L’arriéré est compris dans la somme provisionnelle déjà ordonnée.
Les indemnités d’occupation s’ajoutant au montant provisionnel courront à compter du 1er février 2026 et jusqu’à la date de libération effective et définitive des lieux.
Cette indemnité mensuelle d’occupation sera fixée au montant résultant du loyer et des charges tel qu’il aurait été si le contrat s’était poursuivi.
III. SUR LES DEMANDES ACCESSOIRES :
Monsieur [V] [W] et Madame [Q] [J], parties perdantes, supporteront la charge des dépens, qui comprendront notamment le coût du commandement de payer, de son signalement à la CCAPEX, de l’assignation en référé et de sa notification à la préfecture.
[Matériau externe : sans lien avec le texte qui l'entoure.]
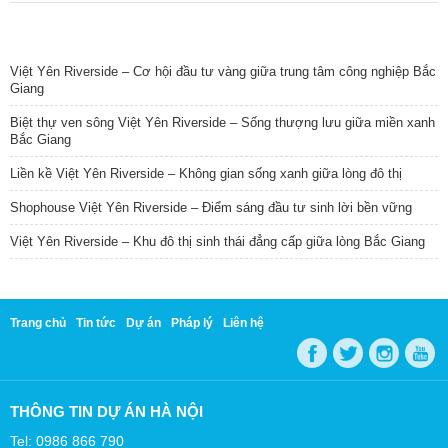
TIN NỔI BẬT
Việt Yên Riverside – Cơ hội đầu tư vàng giữa trung tâm công nghiệp Bắc
Giang
Biệt thự ven sông Việt Yên Riverside – Sống thượng lưu giữa miền xanh
Bắc Giang
Liền kề Việt Yên Riverside – Không gian sống xanh giữa lòng đô thị
Shophouse Việt Yên Riverside – Điểm sáng đầu tư sinh lời bền vững
Việt Yên Riverside – Khu đô thị sinh thái đẳng cấp giữa lòng Bắc Giang
Trang chủ
Tin tức
Dự án
Pháp lý
Liên hệ
THÔNG TIN DỰ ÁN HÀ NỘI
Tel: 0986 866 790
Compte tenu des démarches judiciaires qu’ont dû accomplir Monsieur [T] [I] et Madame [A] [K] épouse [I], Monsieur [V] [W] et Madame [Q] [J] devront leur verser une somme de 400 euros au titre de l’article 700 du code de procédure civile, somme à laquelle ils seront condamnés in solidum.
PAR CES MOTIFS
Nous, juge des contentieux de la protection, statuant en référé, par ordonnance mise à disposition au greffe, réputée contradictoire et en premier ressort,
CONSTATONS que les conditions d’acquisition de la clause résolutoire figurant au bail prenant effet au 02 mai 2019 conclu entre Monsieur [T] [I] et Madame [A] [K] épouse [I] d’une part et Monsieur [V] [W] et Madame [Q] [J] d’autre part relatif à une villa à usage d’habitation (Porte 11) avec deux places de stationnement située [Adresse 7] à [Localité 2], sont réunies à la date du 08 septembre 2025 ;
ORDONNONS en conséquence à Monsieur [V] [W] et Madame [Q] [J] de libérer les lieux et de restituer les clés dans le délai de huit jours à compter de la signification de la présente ordonnance ;
DISONS qu’à défaut pour Monsieur [V] [W] et Madame [Q] [J] d’avoir volontairement libéré les lieux et restitué les clés dans ce délai, Monsieur [T] [I] et Madame [A] [K] épouse [I] pourra deux mois après la signification d’un commandement de quitter les lieux, faire procéder à leur expulsion ainsi qu’à celle de tous occupants de leur chef, y compris le cas échéant avec le concours de la force publique ;
CONDAMNONS solidairement Monsieur [V] [W] et Madame [Q] [J] à verser à Monsieur [T] [I] et Madame [A] [K] épouse [I] à titre provisionnel la somme de 4.192,54 euros selon décompte en date du 19 janvier 2026, mensualité de janvier 2026 incluse ;
CONDAMNONS solidairement Monsieur [V] [W] et Madame [Q] [J] à payer à Monsieur [T] [I] et Madame [A] [K] épouse [I] à titre provisionnel une indemnité mensuelle d’occupation à compter du 08 septembre 2025 dont l’arriéré est déjà liquidé au titre de la condamnation provisionnelle prononcée. Pour le futur, l’indemnité courra du 1er février 2026 et jusqu’à la date de libération définitive des lieux et la restitution des clés ;
FIXONS cette indemnité mensuelle d’occupation au montant du loyer et des charges, calculés tels que si le contrat s’était poursuivi ;
CONDAMNONS in solidum Monsieur [V] [W] et Madame [Q] [J] à verser à Monsieur [T] [I] et Madame [A] [K] épouse [I] une somme de 400 euros au titre de l’article 700 du code de procédure civile ;
CONDAMNONS in solidum Monsieur [V] [W] et Madame [Q] [J] aux dépens, qui comprendront notamment le coût du commandement de payer, de son signalement à la CCAPEX, de l’assignation en référé et de sa notification à la préfecture ;
DEBOUTONS Monsieur [T] [I] et Madame [A] [K] épouse [I] de toute demande plus ample ou contraire ;
RAPPELONS que la présente ordonnance est de plein droit exécutoire à titre provisoire.